Serious doubt has been thrown on those claims, however, as some have pointed out that Satoshi’s original op codes are no longer compatible with the modern versions of Bitcoin. The block size increase seems largely irrelevant at this point, as neither BCH nor BSV have posted blocks exceeding 1 MB since the depths of the hash war.
What About Bitcoin Cash?
The original BCH didn’t escape the war looking too good, either. The coin price plunged 87% in the month after the hashing contest, from $630 down to $76.

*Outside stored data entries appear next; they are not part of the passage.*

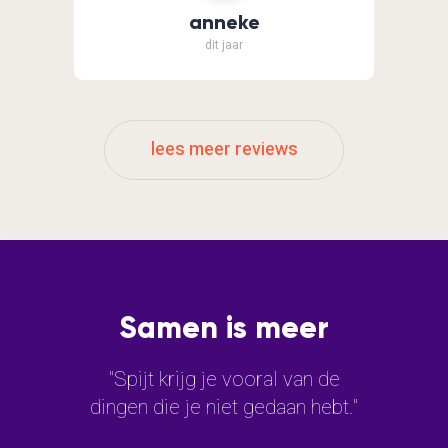
anneke
dit jaar
lees meer reviews
Samen is meer
"Spijt krijg je vooral van de
dingen die je niet gedaan hebt."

Roger Ver and company also came under fire for activating checkpoints on the BCH blockchain. Fearing an onslaught of hashing power from a hidden mining pool, the checkpoints were added as a failsafe. It meant that any would-be attacker would find it much more difficult to reorganize the entire blockchain to their liking. A BitMEX blog post details some of the risks and rewards associated with blockchain checkpoints.
The Bitcoin Cash community defended the implementation of checkpoints by pointing out that Satoshi Nakamoto planned the same thing in 2010.
The move also drew praise from Ethereum creator Vitalik Buterin, who said:
“I think this is philosophically a very good direction. Miners are the military of a blockchain, not the government, and if a military doesn’t do what the civilian government wants, you fire them.”
The term ‘Satoshi’s Vision’ is no more than a marketing phrase – how could it be anything more? Bitcoin itself has been tweaked and updated numerous times since its inception, and BCH and BSV are both hardforks of hardforks – updates built on top of updates.
BCH and BSV are different enough that their future developments should be watched with interest; however their war added little to the crypto community, and neither can really lay claim on being the true Satoshi’s vision.